Molecular precursor synthesis of the Rh2O3/Fe2O3 spherical architecture for enhanced acidic HER activity and durability

Abstract

Efficient hydrogen evolution catalysts that minimize noble metal content while maintaining high activity and durability are critically needed for scalable water electrolysis. Here, we introduce a molecular precursor strategy to synthesize intimately intermixed Rh₂O₃/Fe₂O₃ nanocomposites with precisely controlled 1 : 1 metal ratio. Thermal decomposition of heterobimetallic complex [Rh(acac)₃Fe(hfac)₂] (acac = acetylacetonate, hfac = hexafluoroacetylacetonate) at 300 °C yields 3D spherical Rh₂O₃/Fe₂O₃ architectures without high-temperature sintering. Electrochemical evaluation reveals that Rh₂O₃/Fe₂O₃ requires only 32 mV to reach −10 mA cm⁻², dramatically lower than Rh/Rh₂O₃ (140 mV), commercial Rh₂O₃ (260 mV), or α-Fe₂O₃ (210 mV). The Tafel slope investigation of Rh₂O₃/Fe₂O₃ indicates a Volmer–Heyrovsky mechanism with facile proton adsorption and electron transfer, while electrochemical impedance spectroscopy shows its charge-transfer resistance is an order of magnitude lower than that of Rh/Rh₂O₃. Importantly, chronopotentiometry at −10 mA cm⁻² reveals ultrastable performance with no observable decay over 120 hours, highlighting the exceptional long-term stability of Rh₂O₃/Fe₂O₃. Post-stability microscopy exhibits intact spherical architecture with no signs of sintering or Ostwald ripening.
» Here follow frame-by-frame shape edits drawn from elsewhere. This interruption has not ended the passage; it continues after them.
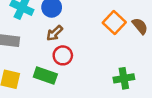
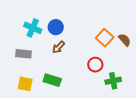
red circle: (63, 55) -> (95, 65), moved

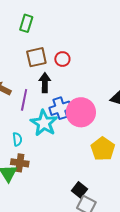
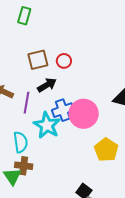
green rectangle: (26, 23) -> (24, 16), moved
black arrow: (45, 83) -> (47, 85), turned 60
cyan semicircle: (17, 139) -> (21, 142), size x1.5

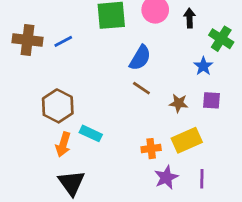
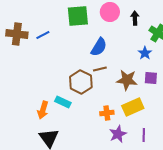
brown line: (141, 88) -> (100, 69), turned -48
brown star: (179, 103) -> (127, 80), size x1.5
brown hexagon: (58, 106) -> (81, 82), moved

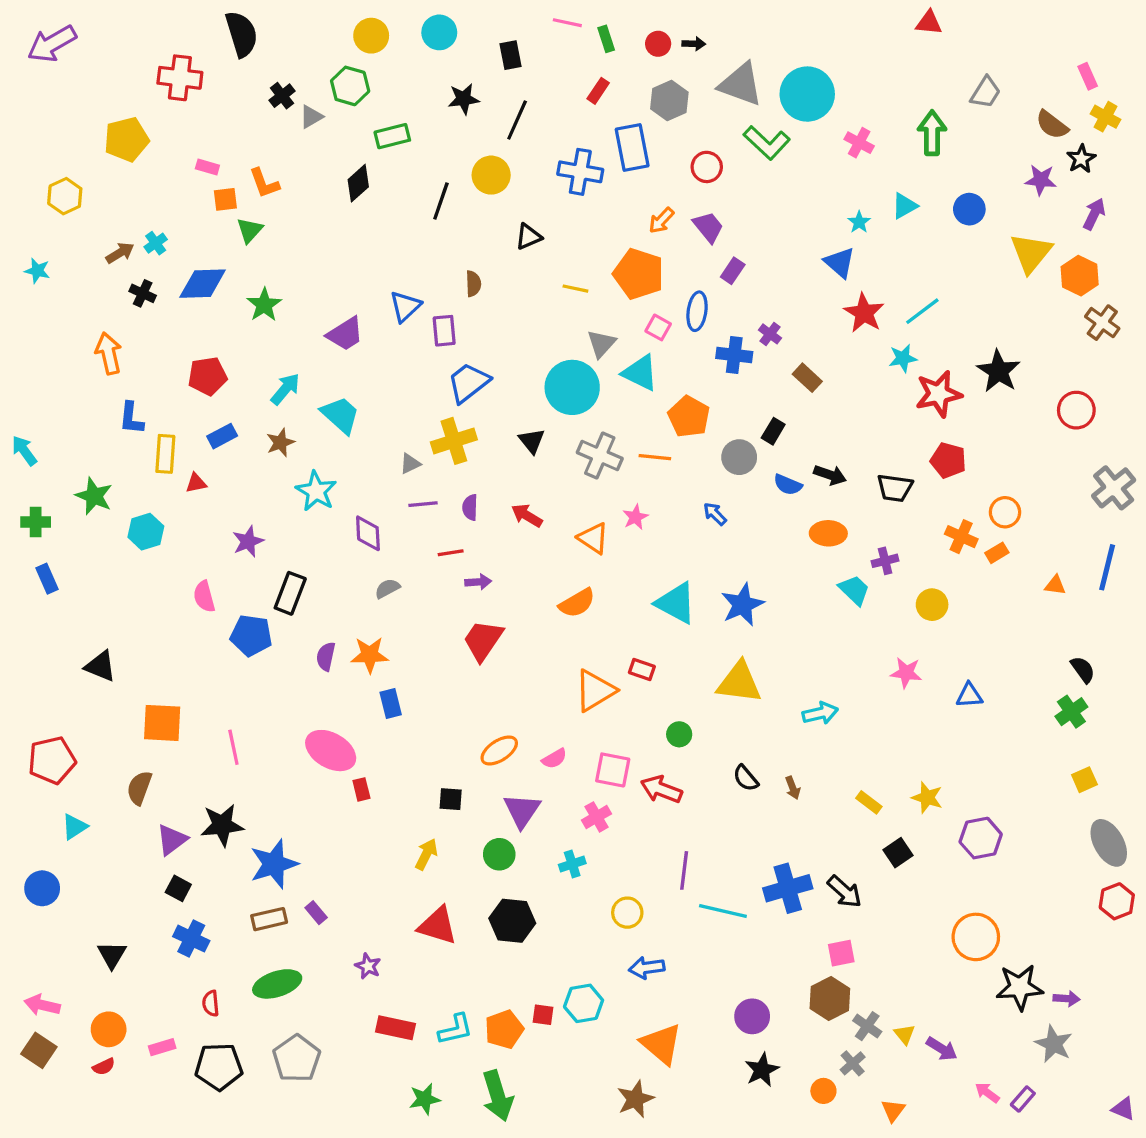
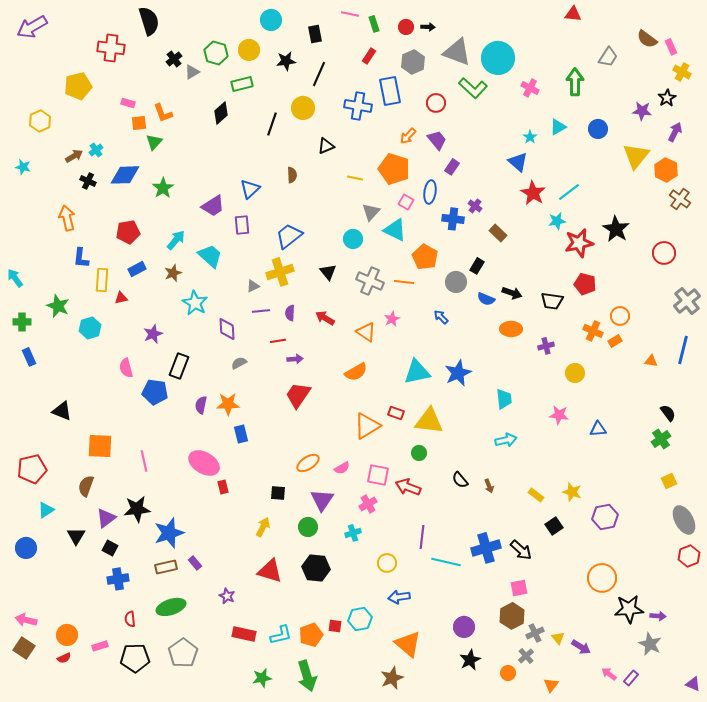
yellow circle: (371, 36) -> (249, 50), moved
brown semicircle: (1052, 125) -> (647, 39), moved
purple rectangle: (444, 331) -> (242, 225), moved
cyan circle: (572, 387) -> (353, 239), size x0.6
cyan trapezoid: (854, 590) -> (504, 399), moved, turned 40
cyan triangle: (676, 603) -> (417, 372), turned -40
yellow triangle: (739, 682) -> (429, 421), moved
blue cross: (191, 939) -> (118, 579), turned -35
black triangle: (112, 955) -> (76, 536), moved
gray cross: (867, 1026) -> (535, 633), turned 30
By integrating earth-abundant sesquioxide that promotes oxophilicity, oxygen-vacancy generation, and enhanced conductivity, the title Rh₂O₃/Fe₂O₃ catalyst uses less than half the Rh loading of Rh/Rh₂O₃ while delivering both superior activity and unmatched durability. This work establishes that although both individual Rh₂O₃ and Fe₂O₃ oxides exhibit poor HER activity and stability in acidic media, their intimately intermixed nanocomposite delivers dramatically enhanced performance and long-term stability. The reported mixed-oxide electrocatalyst overcomes the intrinsic limitations of single-phase oxides and provides general guiding principles for designing future high-performance mixed-oxide systems.